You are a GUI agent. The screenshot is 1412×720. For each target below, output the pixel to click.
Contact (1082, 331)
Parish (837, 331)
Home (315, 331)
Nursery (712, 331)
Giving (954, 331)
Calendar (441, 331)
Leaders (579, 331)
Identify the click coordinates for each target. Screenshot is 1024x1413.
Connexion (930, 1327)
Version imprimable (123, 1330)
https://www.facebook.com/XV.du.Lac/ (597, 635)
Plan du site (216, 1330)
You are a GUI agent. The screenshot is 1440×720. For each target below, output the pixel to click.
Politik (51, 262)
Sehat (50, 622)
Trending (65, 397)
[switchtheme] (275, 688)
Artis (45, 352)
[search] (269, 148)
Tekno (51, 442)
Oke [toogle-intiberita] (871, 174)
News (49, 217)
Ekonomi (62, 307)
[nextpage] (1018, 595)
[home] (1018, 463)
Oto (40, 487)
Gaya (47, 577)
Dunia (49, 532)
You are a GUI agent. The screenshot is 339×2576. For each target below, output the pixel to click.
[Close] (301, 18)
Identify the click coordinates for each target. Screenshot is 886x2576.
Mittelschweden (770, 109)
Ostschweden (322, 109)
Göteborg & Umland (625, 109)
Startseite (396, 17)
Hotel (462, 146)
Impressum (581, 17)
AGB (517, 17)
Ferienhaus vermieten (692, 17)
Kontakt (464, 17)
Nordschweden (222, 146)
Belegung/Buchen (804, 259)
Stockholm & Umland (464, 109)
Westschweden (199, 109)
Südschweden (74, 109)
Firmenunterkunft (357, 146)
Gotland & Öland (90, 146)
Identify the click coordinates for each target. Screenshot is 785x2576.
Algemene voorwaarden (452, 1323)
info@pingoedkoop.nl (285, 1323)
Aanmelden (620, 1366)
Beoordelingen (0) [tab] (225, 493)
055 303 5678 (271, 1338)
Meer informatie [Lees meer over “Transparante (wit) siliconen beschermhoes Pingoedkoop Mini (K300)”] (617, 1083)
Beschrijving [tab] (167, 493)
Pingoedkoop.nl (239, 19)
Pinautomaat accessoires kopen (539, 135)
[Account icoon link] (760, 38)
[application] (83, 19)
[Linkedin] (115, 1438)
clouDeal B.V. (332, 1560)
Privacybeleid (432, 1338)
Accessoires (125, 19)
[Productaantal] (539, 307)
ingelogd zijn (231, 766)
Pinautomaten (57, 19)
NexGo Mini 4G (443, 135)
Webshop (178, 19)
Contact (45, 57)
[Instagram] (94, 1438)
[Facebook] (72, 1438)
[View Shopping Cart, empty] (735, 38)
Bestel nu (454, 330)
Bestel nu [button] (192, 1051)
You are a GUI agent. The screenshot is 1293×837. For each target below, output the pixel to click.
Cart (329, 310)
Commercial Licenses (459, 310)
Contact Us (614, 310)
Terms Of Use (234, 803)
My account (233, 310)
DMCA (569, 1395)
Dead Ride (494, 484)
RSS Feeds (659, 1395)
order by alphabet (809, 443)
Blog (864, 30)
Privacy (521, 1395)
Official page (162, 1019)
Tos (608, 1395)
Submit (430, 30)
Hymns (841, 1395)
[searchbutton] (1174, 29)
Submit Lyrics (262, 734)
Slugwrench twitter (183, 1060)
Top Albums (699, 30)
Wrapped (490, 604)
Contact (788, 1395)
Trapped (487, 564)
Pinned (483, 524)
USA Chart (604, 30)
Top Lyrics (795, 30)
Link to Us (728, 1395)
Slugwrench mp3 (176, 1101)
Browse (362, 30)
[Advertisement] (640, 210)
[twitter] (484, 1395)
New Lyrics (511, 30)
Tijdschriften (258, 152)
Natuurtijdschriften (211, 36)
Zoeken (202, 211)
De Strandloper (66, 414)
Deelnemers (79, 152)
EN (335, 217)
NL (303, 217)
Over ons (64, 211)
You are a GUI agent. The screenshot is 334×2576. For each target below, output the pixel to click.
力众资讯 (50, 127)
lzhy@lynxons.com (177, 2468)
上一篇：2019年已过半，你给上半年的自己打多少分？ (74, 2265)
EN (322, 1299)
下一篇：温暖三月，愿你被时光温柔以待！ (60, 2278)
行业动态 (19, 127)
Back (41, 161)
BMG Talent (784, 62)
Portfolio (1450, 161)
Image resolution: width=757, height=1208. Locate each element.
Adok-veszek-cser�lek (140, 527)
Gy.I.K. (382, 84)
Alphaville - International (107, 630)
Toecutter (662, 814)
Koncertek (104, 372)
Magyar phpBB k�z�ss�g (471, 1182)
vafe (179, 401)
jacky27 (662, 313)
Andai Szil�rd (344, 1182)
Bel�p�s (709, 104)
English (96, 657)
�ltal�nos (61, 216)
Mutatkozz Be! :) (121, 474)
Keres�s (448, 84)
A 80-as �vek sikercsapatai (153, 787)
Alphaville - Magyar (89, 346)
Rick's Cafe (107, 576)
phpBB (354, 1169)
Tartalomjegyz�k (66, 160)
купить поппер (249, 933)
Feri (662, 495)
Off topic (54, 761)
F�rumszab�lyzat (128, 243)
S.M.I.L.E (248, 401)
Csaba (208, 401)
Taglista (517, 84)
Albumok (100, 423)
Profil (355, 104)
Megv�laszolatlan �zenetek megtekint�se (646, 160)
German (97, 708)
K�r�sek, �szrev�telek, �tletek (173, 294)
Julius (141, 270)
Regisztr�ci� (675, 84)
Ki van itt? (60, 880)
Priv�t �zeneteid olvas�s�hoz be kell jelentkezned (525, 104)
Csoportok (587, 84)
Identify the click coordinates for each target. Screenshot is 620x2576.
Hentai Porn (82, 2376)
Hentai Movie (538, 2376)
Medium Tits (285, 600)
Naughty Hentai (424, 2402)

◇ ◇ ◇

• Exercise brief: Could you retype the whole listing above without altering a word?

• Answer to this task:
You are a GUI agent. The screenshot is 1412×720. For each target below, output the pixel to click.
Contact (1082, 331)
Parish (837, 331)
Home (315, 331)
Nursery (712, 331)
Giving (954, 331)
Calendar (441, 331)
Leaders (579, 331)
Identify the click coordinates for each target. Screenshot is 1024x1413.
Connexion (930, 1327)
Version imprimable (123, 1330)
https://www.facebook.com/XV.du.Lac/ (597, 635)
Plan du site (216, 1330)
You are a GUI agent. The screenshot is 1440×720. For each target below, output the pixel to click.
Politik (51, 262)
Sehat (50, 622)
Trending (65, 397)
[switchtheme] (275, 688)
Artis (45, 352)
[search] (269, 148)
Tekno (51, 442)
Oke [toogle-intiberita] (871, 174)
News (49, 217)
Ekonomi (62, 307)
[nextpage] (1018, 595)
[home] (1018, 463)
Oto (40, 487)
Gaya (47, 577)
Dunia (49, 532)
You are a GUI agent. The screenshot is 339×2576. For each target below, output the pixel to click.
[Close] (301, 18)
Identify the click coordinates for each target. Screenshot is 886x2576.
Mittelschweden (770, 109)
Ostschweden (322, 109)
Göteborg & Umland (625, 109)
Startseite (396, 17)
Hotel (462, 146)
Impressum (581, 17)
AGB (517, 17)
Ferienhaus vermieten (692, 17)
Kontakt (464, 17)
Nordschweden (222, 146)
Belegung/Buchen (804, 259)
Stockholm & Umland (464, 109)
Westschweden (199, 109)
Südschweden (74, 109)
Firmenunterkunft (357, 146)
Gotland & Öland (90, 146)
Identify the click coordinates for each target. Screenshot is 785x2576.
Algemene voorwaarden (452, 1323)
info@pingoedkoop.nl (285, 1323)
Aanmelden (620, 1366)
Beoordelingen (0) [tab] (225, 493)
055 303 5678 (271, 1338)
Meer informatie [Lees meer over “Transparante (wit) siliconen beschermhoes Pingoedkoop Mini (K300)”] (617, 1083)
Beschrijving [tab] (167, 493)
Pingoedkoop.nl (239, 19)
Pinautomaat accessoires kopen (539, 135)
[Account icoon link] (760, 38)
[application] (83, 19)
[Linkedin] (115, 1438)
clouDeal B.V. (332, 1560)
Privacybeleid (432, 1338)
Accessoires (125, 19)
[Productaantal] (539, 307)
ingelogd zijn (231, 766)
Pinautomaten (57, 19)
NexGo Mini 4G (443, 135)
Webshop (178, 19)
Contact (45, 57)
[Instagram] (94, 1438)
[Facebook] (72, 1438)
[View Shopping Cart, empty] (735, 38)
Bestel nu (454, 330)
Bestel nu [button] (192, 1051)
You are a GUI agent. The screenshot is 1293×837. For each target below, output the pixel to click.
Cart (329, 310)
Commercial Licenses (459, 310)
Contact Us (614, 310)
Terms Of Use (234, 803)
My account (233, 310)
DMCA (569, 1395)
Dead Ride (494, 484)
RSS Feeds (659, 1395)
order by alphabet (809, 443)
Blog (864, 30)
Privacy (521, 1395)
Official page (162, 1019)
Tos (608, 1395)
Submit (430, 30)
Hymns (841, 1395)
[searchbutton] (1174, 29)
Submit Lyrics (262, 734)
Slugwrench twitter (183, 1060)
Top Albums (699, 30)
Wrapped (490, 604)
Contact (788, 1395)
Trapped (487, 564)
Pinned (483, 524)
USA Chart (604, 30)
Top Lyrics (795, 30)
Link to Us (728, 1395)
Slugwrench mp3 (176, 1101)
Browse (362, 30)
[Advertisement] (640, 210)
[twitter] (484, 1395)
New Lyrics (511, 30)
Tijdschriften (258, 152)
Natuurtijdschriften (211, 36)
Zoeken (202, 211)
De Strandloper (66, 414)
Deelnemers (79, 152)
EN (335, 217)
NL (303, 217)
Over ons (64, 211)
You are a GUI agent. The screenshot is 334×2576. For each target below, output the pixel to click.
力众资讯 (50, 127)
lzhy@lynxons.com (177, 2468)
上一篇：2019年已过半，你给上半年的自己打多少分？ (74, 2265)
EN (322, 1299)
下一篇：温暖三月，愿你被时光温柔以待！ (60, 2278)
行业动态 (19, 127)
Back (41, 161)
BMG Talent (784, 62)
Portfolio (1450, 161)
Image resolution: width=757, height=1208. Locate each element.
Adok-veszek-cser�lek (140, 527)
Gy.I.K. (382, 84)
Alphaville - International (107, 630)
Toecutter (662, 814)
Koncertek (104, 372)
Magyar phpBB k�z�ss�g (471, 1182)
vafe (179, 401)
jacky27 (662, 313)
Andai Szil�rd (344, 1182)
Bel�p�s (709, 104)
English (96, 657)
�ltal�nos (61, 216)
Mutatkozz Be! :) (121, 474)
Keres�s (448, 84)
A 80-as �vek sikercsapatai (153, 787)
Alphaville - Magyar (89, 346)
Rick's Cafe (107, 576)
phpBB (354, 1169)
Tartalomjegyz�k (66, 160)
купить поппер (249, 933)
Feri (662, 495)
Off topic (54, 761)
F�rumszab�lyzat (128, 243)
S.M.I.L.E (248, 401)
Csaba (208, 401)
Taglista (517, 84)
Albumok (100, 423)
Profil (355, 104)
Megv�laszolatlan �zenetek megtekint�se (646, 160)
German (97, 708)
K�r�sek, �szrev�telek, �tletek (173, 294)
Julius (141, 270)
Regisztr�ci� (675, 84)
Ki van itt? (60, 880)
Priv�t �zeneteid olvas�s�hoz be kell jelentkezned (525, 104)
Csoportok (587, 84)
Identify the click coordinates for each target. Screenshot is 620x2576.
Hentai Porn (82, 2376)
Hentai Movie (538, 2376)
Medium Tits (285, 600)
Naughty Hentai (424, 2402)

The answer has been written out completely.